MATERIAL SUPPLIED START

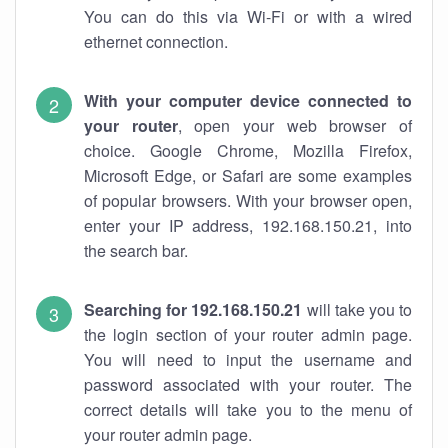
You can do this via Wi-Fi or with a wired
ethernet connection.
With your computer device connected to
your router
, open your web browser of
choice. Google Chrome, Mozilla Firefox,
Microsoft Edge, or Safari are some examples
of popular browsers. With your browser open,
enter your IP address, 192.168.150.21, into
the search bar.
Searching for 192.168.150.21
will take you to
the login section of your router admin page.
You will need to input the username and
password associated with your router. The
correct details will take you to the menu of
your router admin page.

MATERIAL SUPPLIED END

Those lines from the one with "Searching for 192.168.150.21" through the last line of the material above are to be retyped exactly, with nothing else.

OUTPUT BELOW:
Searching for 192.168.150.21
will take you to
the login section of your router admin page.
You will need to input the username and
password associated with your router. The
correct details will take you to the menu of
your router admin page.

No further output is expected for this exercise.